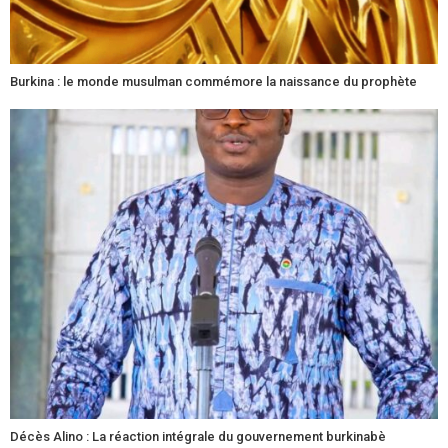
Burkina : le monde musulman commémore la naissance du prophète
Décès Alino : La réaction intégrale du gouvernement burkinabè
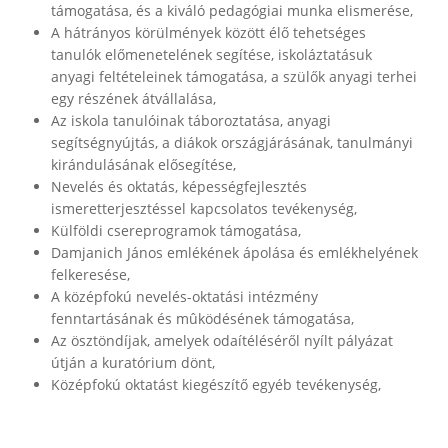
támogatása, és a kiváló pedagógiai munka elismerése,
A hátrányos körülmények között élő tehetséges
tanulók előmenetelének segítése, iskoláztatásuk
anyagi feltételeinek támogatása, a szülők anyagi terhei
egy részének átvállalása,
Az iskola tanulóinak táboroztatása, anyagi
segítségnyújtás, a diákok országjárásának, tanulmányi
kirándulásának elősegítése,
Nevelés és oktatás, képességfejlesztés
ismeretterjesztéssel kapcsolatos tevékenység,
Külföldi csereprogramok támogatása,
Damjanich János emlékének ápolása és emlékhelyének
felkeresése,
A középfokú nevelés-oktatási intézmény
fenntartásának és mûködésének támogatása,
Az ösztöndíjak, amelyek odaítéléséről nyílt pályázat
útján a kuratórium dönt,
Középfokú oktatást kiegészítő egyéb tevékenység,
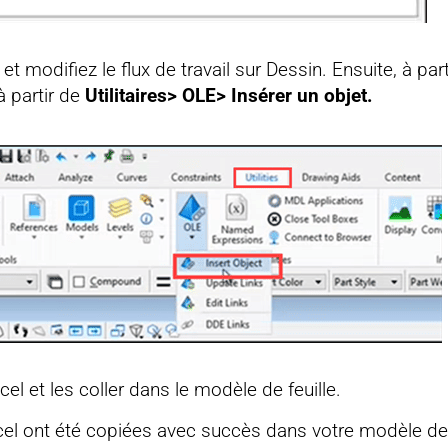
 modifiez le flux de travail sur Dessin. Ensuite, à partir
à partir de
Utilitaires> OLE> Insérer un objet.
el et les coller dans le modèle de feuille.
cel ont été copiées avec succès dans votre modèle de f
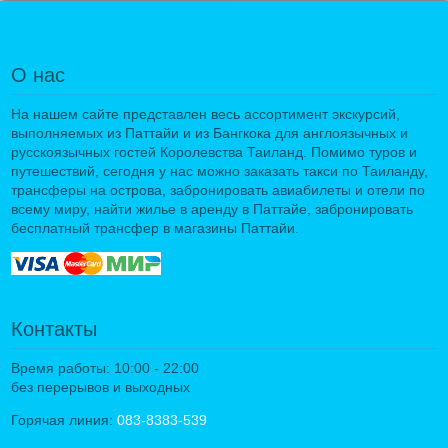
О нас
На нашем сайте представлен весь ассортимент экскурсий,
выполняемых из Паттайи и из Бангкока для англоязычных и
русскоязычных гостей Королевства Таиланд. Помимо туров и
путешествий, сегодня у нас можно заказать такси по Таиланду,
трансферы на острова, забронировать авиабилеты и отели по
всему миру, найти жилье в аренду в Паттайе, забронировать
бесплатный трансфер в магазины Паттайи.
Контакты
Время работы: 10:00 - 22:00
без перерывов и выходных
Горячая линия:
083-8383-539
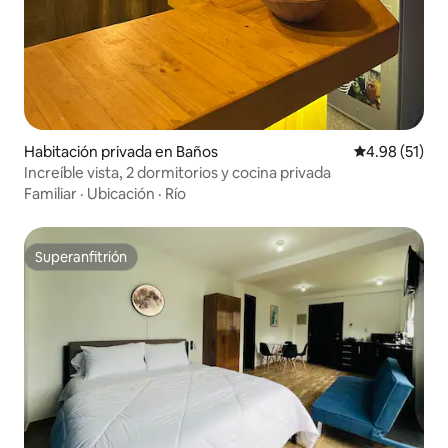
Habitación privada en Baños
Calificación 
4.98 (51)
Increíble vista, 2 dormitorios y cocina privada
Familiar
·
Ubicación
·
Río
Superanfitrión
Superanfitrión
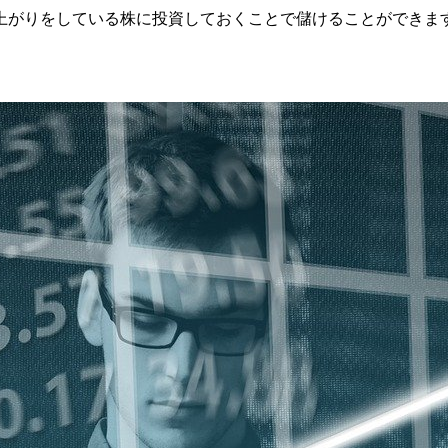
上がりをしている株に投資しておくことで儲けることができま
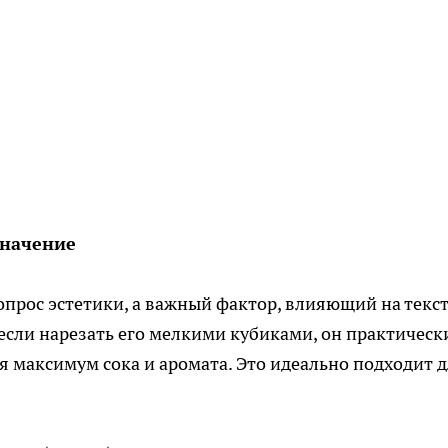
значение
опрос эстетики, а важный фактор, влияющий на текс
: если нарезать его мелкими кубиками, он практическ
ая максимум сока и аромата. Это идеально подходит 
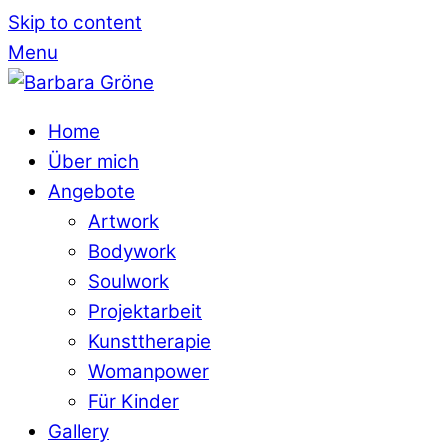
Skip to content
Menu
Home
Über mich
Angebote
Artwork
Bodywork
Soulwork
Projektarbeit
Kunsttherapie
Womanpower
Für Kinder
Gallery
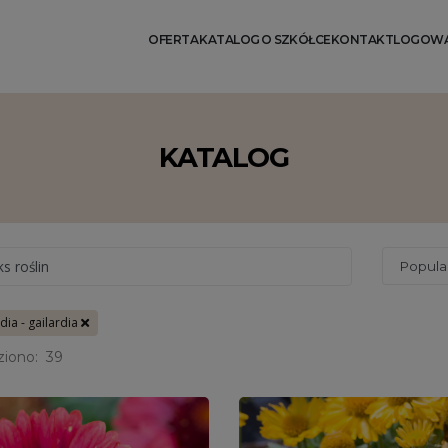
OFERTA
KATALOG
O SZKÓŁCE
KONTAKT
LOGOWA
KATALOG
ks roślin
rdia - gailardia
ziono:
39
* * * * *
## Task to carry out
When you transcribe these entries, keep every word exact and drop the pictures.

## Task answer
Burkina : le monde musulman commémore la naissance du prophète
Décès Alino : La réaction intégrale du gouvernement burkinabè
támogatása, és a kiváló pedagógiai munka elismerése,
A hátrányos körülmények között élő tehetséges
tanulók előmenetelének segítése, iskoláztatásuk
anyagi feltételeinek támogatása, a szülők anyagi terhei
egy részének átvállalása,
Az iskola tanulóinak táboroztatása, anyagi
segítségnyújtás, a diákok országjárásának, tanulmányi
kirándulásának elősegítése,
Nevelés és oktatás, képességfejlesztés
ismeretterjesztéssel kapcsolatos tevékenység,
Külföldi csereprogramok támogatása,
Damjanich János emlékének ápolása és emlékhelyének
felkeresése,
A középfokú nevelés-oktatási intézmény
fenntartásának és mûködésének támogatása,
Az ösztöndíjak, amelyek odaítéléséről nyílt pályázat
útján a kuratórium dönt,
Középfokú oktatást kiegészítő egyéb tevékenység,
 modifiez le flux de travail sur Dessin. Ensuite, à partir
à partir de
Utilitaires> OLE> Insérer un objet.
el et les coller dans le modèle de feuille.
cel ont été copiées avec succès dans votre modèle de f
О нас
На нашем сайте представлен весь ассортимент экскурсий,
выполняемых из Паттайи и из Бангкока для англоязычных и
русскоязычных гостей Королевства Таиланд. Помимо туров и
путешествий, сегодня у нас можно заказать такси по Таиланду,
трансферы на острова, забронировать авиабилеты и отели по
всему миру, найти жилье в аренду в Паттайе, забронировать
бесплатный трансфер в магазины Паттайи.
Контакты
Время работы: 10:00 - 22:00
без перерывов и выходных
Горячая линия:
083-8383-539
Habitación privada en Baños
Calificación 
4.98 (51)
Increíble vista, 2 dormitorios y cocina privada
Familiar
·
Ubicación
·
Río
Superanfitrión
Superanfitrión
上がりをしている株に投資しておくことで儲けることができま
значение
опрос эстетики, а важный фактор, влияющий на текс
: если нарезать его мелкими кубиками, он практическ
ая максимум сока и аромата. Это идеально подходит 
Skip to content
Menu
Home
Über mich
Angebote
Artwork
Bodywork
Soulwork
Projektarbeit
Kunsttherapie
Womanpower
Für Kinder
Gallery
OFERTA
KATALOG
O SZKÓŁCE
KONTAKT
LOGOWA
KATALOG
ks roślin
rdia - gailardia
ziono:
39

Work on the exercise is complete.